Hamilton thought a while.

"I'll see Bones," he said.

He arrived in Town soon after ten, but Bones had been at his office two hours earlier, for the fever of the new enterprise was upon him, and his desk was piled high with notes, memoranda, price lists and trade publications. (Bones, in his fine rage of construction, flew to the technical journals as young authors fly to the Thesaurus.)

As Hamilton entered the office, Bones glared up.

"A chair," said the young man peremptorily. "No time to be lost, dear old artist. Time is on the wing, the light is fadin', an' if we want to put this jolly old country—God bless it!—in the forefront——"

Bones put down his pen and leant back in his chair.

"Ham," he said, "I had a bit of a pow-pow with your sacred and sainted sister, bless her jolly old heart. That's where the idea arose. Are you on?"

"I'm on," said Hamilton, and there was a moving scene. Bones shook his hands and spoke broken English.

"There's your perfectly twee little desk, dear old officer," he said, pointing to a massive piece of furniture facing his own. "And there's only one matter to be settled."

He was obviously uncomfortable, and Hamilton would have reached for his cheque-book, only he knew his Bones much better than to suppose that such a sordid matter as finance could cause his agitation.

"Ham," said Bones, clearing his throat and speaking with an effort, "old comrade of a hundred gallant encounters, and dear old friend——"

"What's the game?" asked Hamilton suspiciously.
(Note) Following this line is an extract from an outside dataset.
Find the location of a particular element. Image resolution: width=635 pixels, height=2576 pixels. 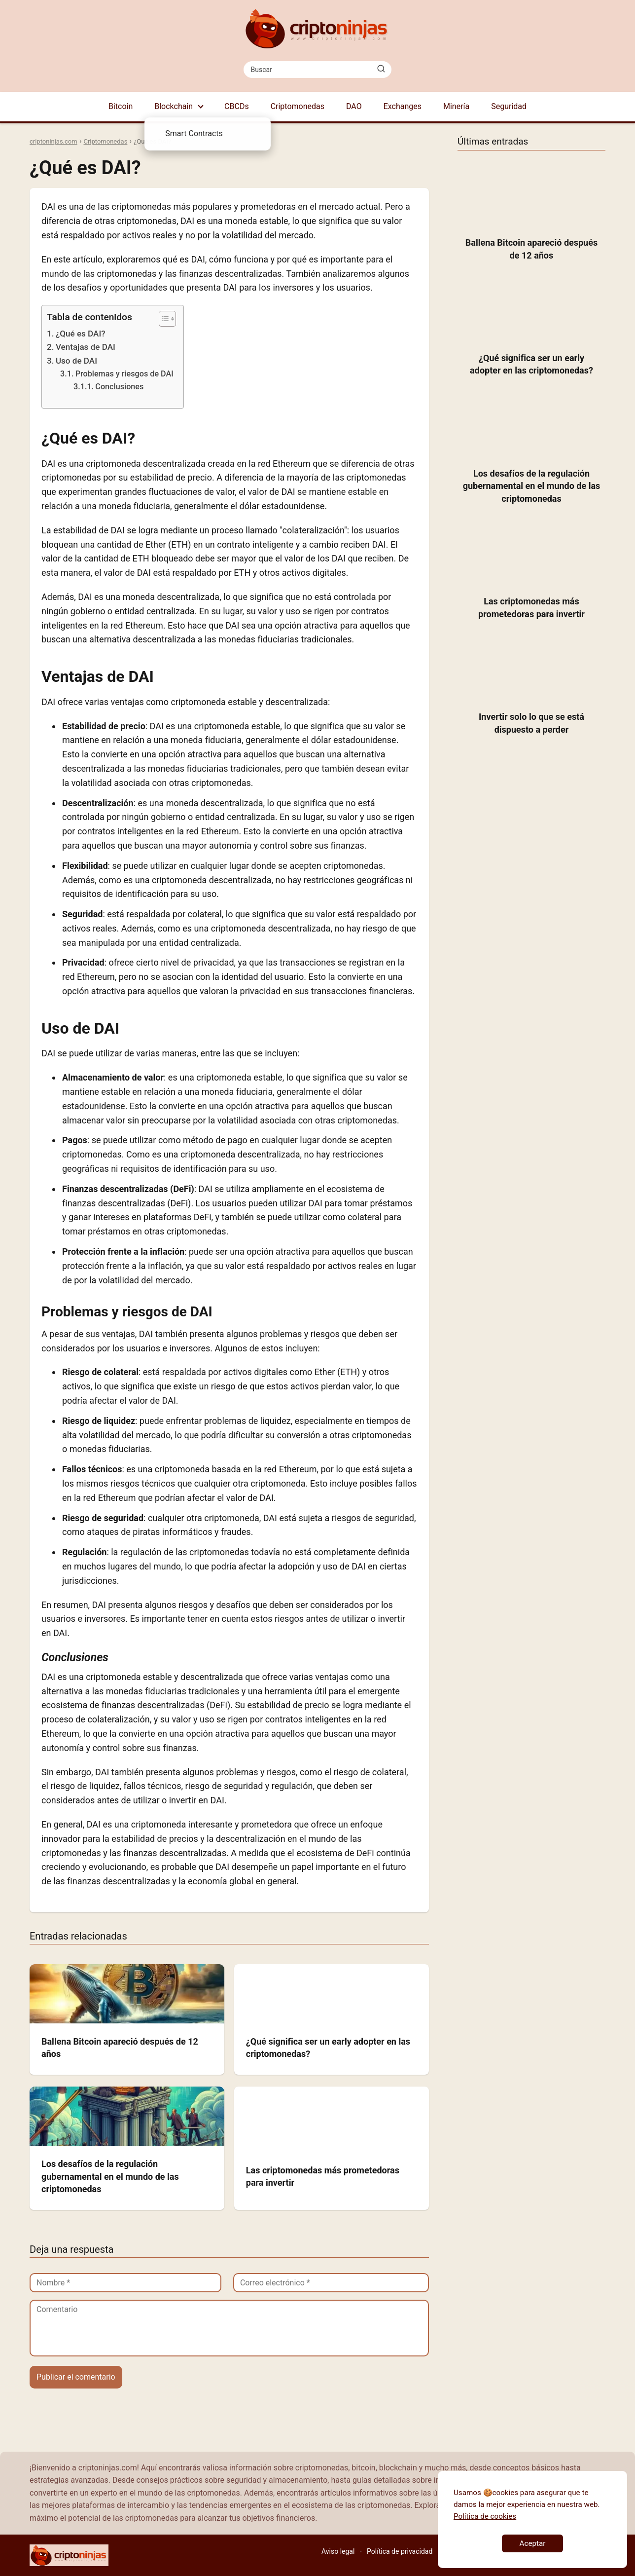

"There's no game," said the depressed Bones. "This is a very serious piece of business, my jolly old comrade. As my highly respected partner, you're entitled to use the office as you like—come in when you like, go home when you like. If you have a pain in the tum-tum, dear old friend, just go to bed and trust old Bones to carry on. Use any paper that's going, help yourself to nibs—you'll find there's some beautiful nibs in that cupboard—in fact, do as you jolly well like; but——"

"But?" repeated Hamilton.

"On one point alone, dear old thing," said Bones miserably, yet heroically, "we do not share."
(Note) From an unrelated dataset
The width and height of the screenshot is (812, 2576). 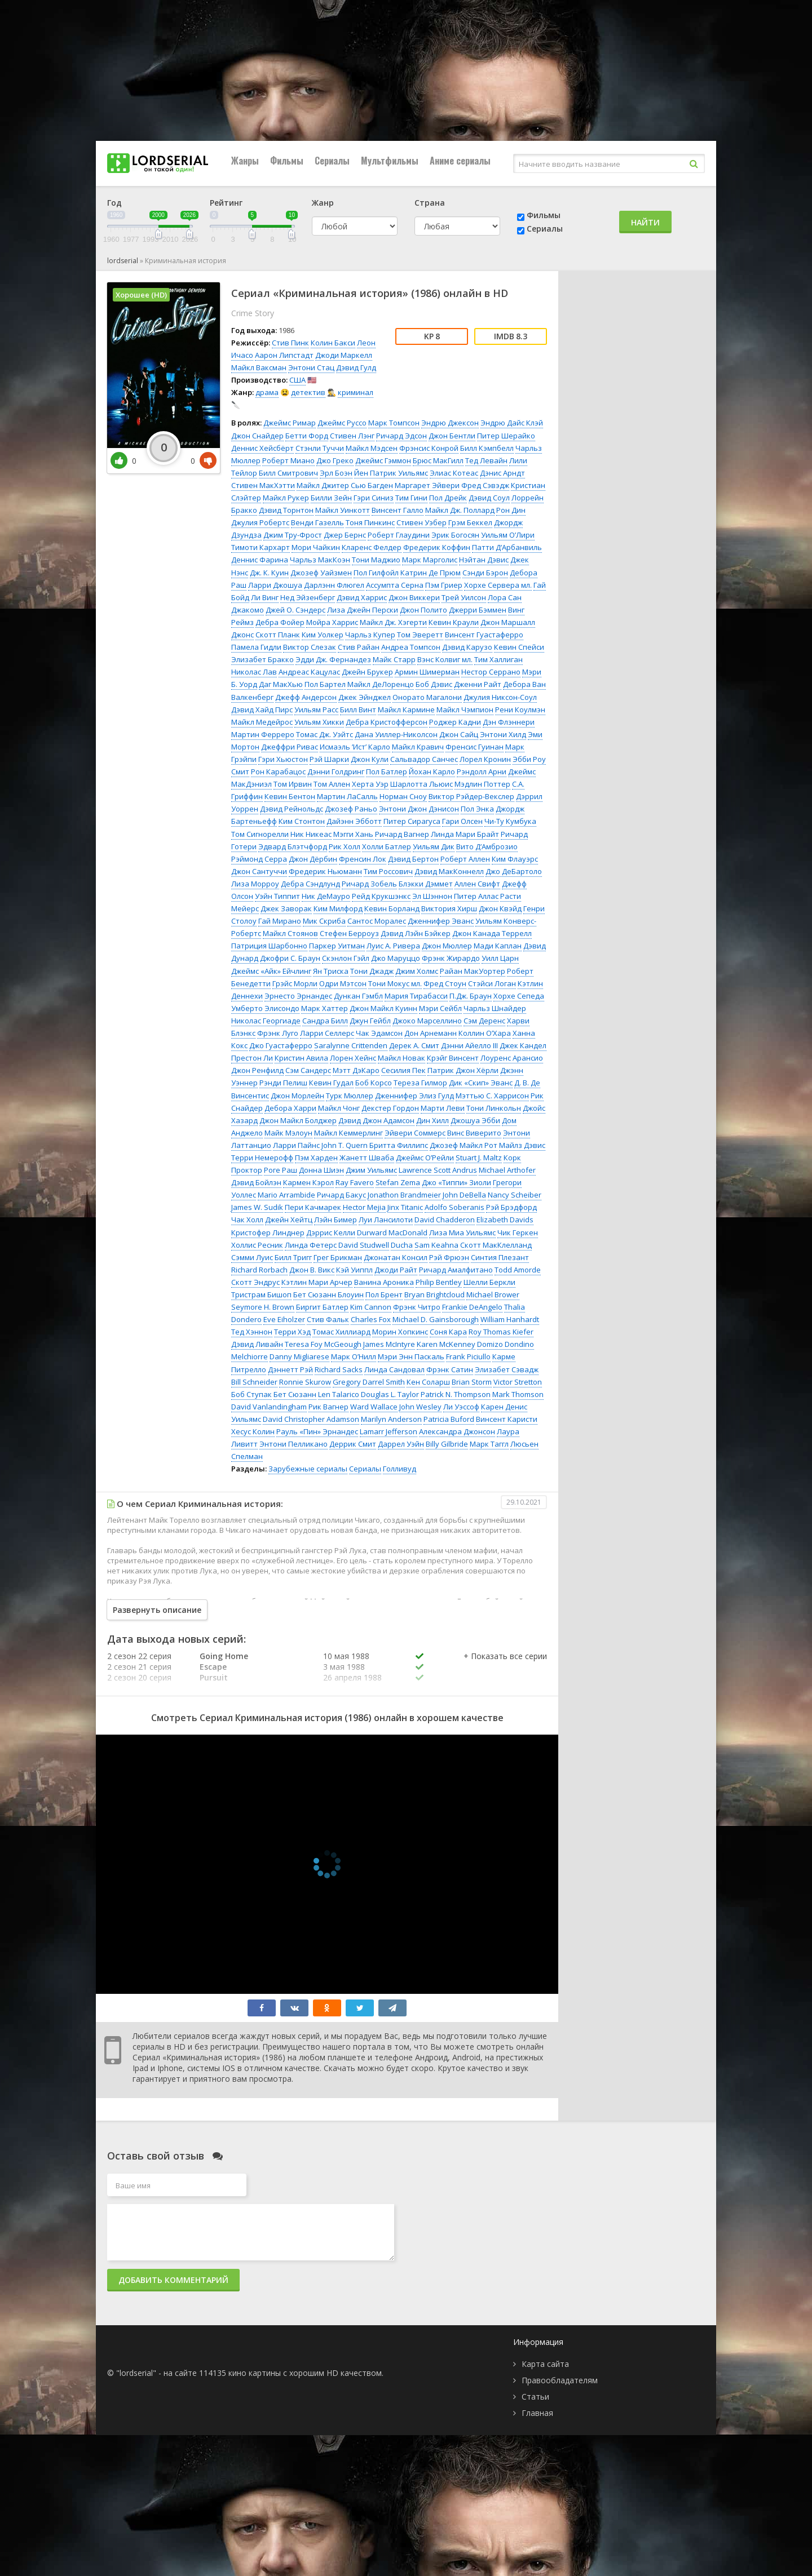 I want to click on Боб Ступак, so click(x=251, y=1394).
"What's that?" asked Hamilton, not without curiosity.

"My typewriter is my typewriter," said Bones firmly, and Hamilton laughed.

"You silly ass!" he said. "I'm not going to play with your typewriter."

"That's just what I mean," said Bones. "You couldn't have put it better, dear old friend. Thank you."

He strode across the room, gripped Hamilton's hand and wrung it.

"Dear old thing, she's too young," he said brokenly. "Hard life … terrible experience… Play with her young affections, dear old thing? No…"

"Who the dickens are you talking about?